消費増税法案の閣議決定(3月30日)に伴い、亀井氏は野田佳彦首相に「連立離脱」を通告したが、国民新党所属の自見庄三郎金融担当相は党首の意向を無視して閣議書に署名。わずか8人の党は、6対2に分かれて双方が「本家」を名乗る泥仕合を1週間にわたって繰り広げた。
増税政局がもたらした苛烈な謀反ではあるが、国民の目には浅ましいドタバタ劇にしか映らない。同時進行していた大飯原子力発電所の再稼働協議を含めて、政党政治から心棒が失われた状態にある。
◇歴戦の策士
亀井氏は歴戦の策士だ。ただし、その戦績は白星と黒星がダイナミックに入り混じる。
1994年6月、自民党が村山富市・社会党委員長を首相に担いで政権復帰を果たした際、亀井氏は野坂浩賢氏ら当時の社会党左派を口説き落とす役回りを演じ切った。その功績で亀井氏は運輸相(現国土交通相)で初入閣を果たしている。

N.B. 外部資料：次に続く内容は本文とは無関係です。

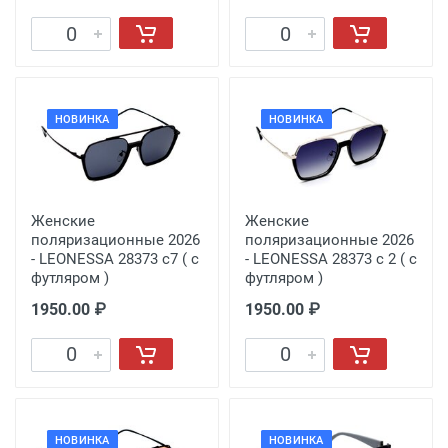
НОВИНКА
НОВИНКА
Женские
Женские
поляризационные 2026
поляризационные 2026
- LEONESSA 28373 с7 ( с
- LEONESSA 28373 с 2 ( с
футляром )
футляром )
1950.00 ₽
1950.00 ₽
НОВИНКА
НОВИНКА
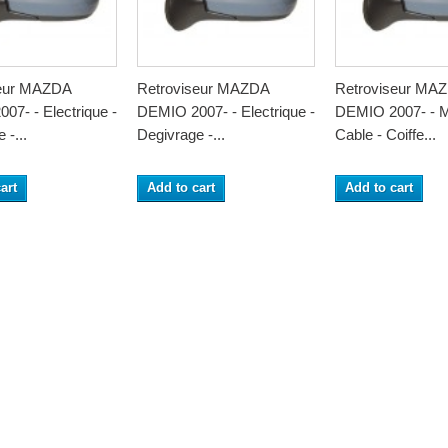
seur MAZDA
Retroviseur MAZDA
Retroviseur MA
07- - Electrique -
DEMIO 2007- - Electrique -
DEMIO 2007- - M
 -...
Degivrage -...
Cable - Coiffe...
art
Add to cart
Add to cart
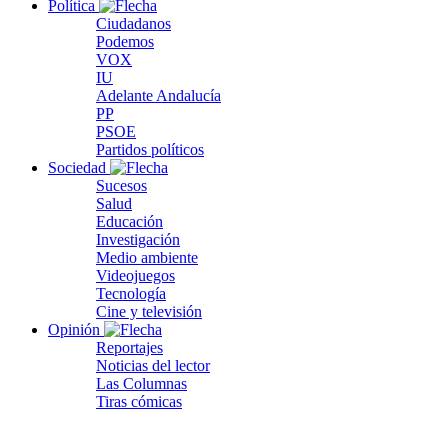
Política
Ciudadanos
Podemos
VOX
IU
Adelante Andalucía
PP
PSOE
Partidos políticos
Sociedad
Sucesos
Salud
Educación
Investigación
Medio ambiente
Videojuegos
Tecnología
Cine y televisión
Opinión
Reportajes
Noticias del lector
Las Columnas
Tiras cómicas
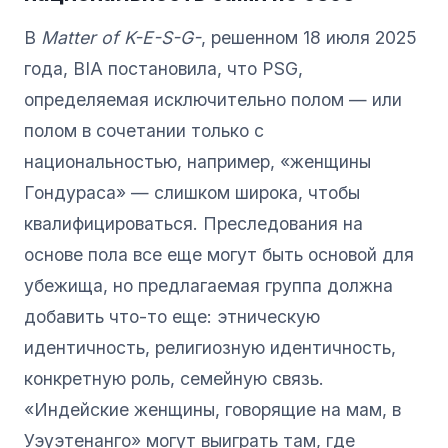
В
Matter of K-E-S-G-
, решенном 18 июля 2025
года, BIA постановила, что PSG,
определяемая исключительно полом — или
полом в сочетании только с
национальностью, например, «женщины
Гондураса» — слишком широка, чтобы
квалифицироваться. Преследования на
основе пола все еще могут быть основой для
убежища, но предлагаемая группа должна
добавить что-то еще: этническую
идентичность, религиозную идентичность,
конкретную роль, семейную связь.
«Индейские женщины, говорящие на мам, в
Уэуэтенанго» могут выиграть там, где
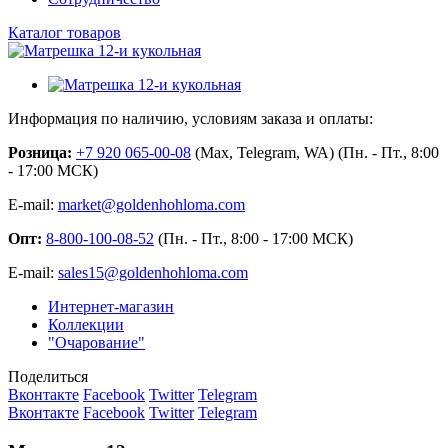
Каталог товаров
Информация по наличию, условиям заказа и оплаты:
Розница:
+7 920 065-00-08
(Max, Telegram, WA) (Пн. - Пт., 8:00
- 17:00 МСК)
E-mail:
market@goldenhohloma.com
Опт:
8-800-100-08-52
(Пн. - Пт., 8:00 - 17:00 МСК)
E-mail:
sales15@goldenhohloma.com
Интернет-магазин
Коллекции
"Очарование"
Поделиться
Вконтакте
Facebook
Twitter
Telegram
Вконтакте
Facebook
Twitter
Telegram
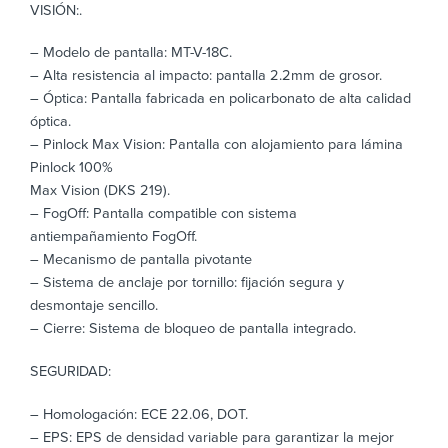
VISIÓN:.
– Modelo de pantalla: MT-V-18C.
– Alta resistencia al impacto: pantalla 2.2mm de grosor.
– Óptica: Pantalla fabricada en policarbonato de alta calidad
óptica.
– Pinlock Max Vision: Pantalla con alojamiento para lámina
Pinlock 100%
Max Vision (DKS 219).
– FogOff: Pantalla compatible con sistema
antiempañamiento FogOff.
– Mecanismo de pantalla pivotante
– Sistema de anclaje por tornillo: fijación segura y
desmontaje sencillo.
– Cierre: Sistema de bloqueo de pantalla integrado.
SEGURIDAD:
– Homologación: ECE 22.06, DOT.
– EPS: EPS de densidad variable para garantizar la mejor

村山政権下の自民党総裁選では、三塚派所属の亀井氏が「掟破り」で小渕派の橋本龍太郎氏を勝手連的に支援し、現職総裁の河野洋平氏を破った。政治状況に合わせて、融通無(む)碍(げ)に手を出すのが亀井氏の特色だ。
さらに97年当時、亀井氏は「政界の最終処分場」と口汚くののしっていた小沢一郎・新進党党首に接近。安全保障政策の共有を名目に「保・保連合」を画策し、その人脈を活用して新進党解党後の小沢自由党を自自連立(小渕内閣)に引き込んだ。
99年3月には旧渡辺派の江藤隆美氏らと新たな派閥「志帥会」(江藤・亀井派)を旗揚げし、事実上の領袖にのし上がった。同年10月には念願の自民党政調会長に就任。亀井氏が最も権勢をふるっていたのはこの時期だろう。
2001年4月、小泉純一郎内閣が発足する過程で亀井氏の挫折が始まる。組閣に先立つ自民党総裁選で、小泉氏は勝利を確実にするため、亀井陣営に政策協定を持ちかけ、亀井氏は本選出馬を辞退して小泉氏の支援に回った。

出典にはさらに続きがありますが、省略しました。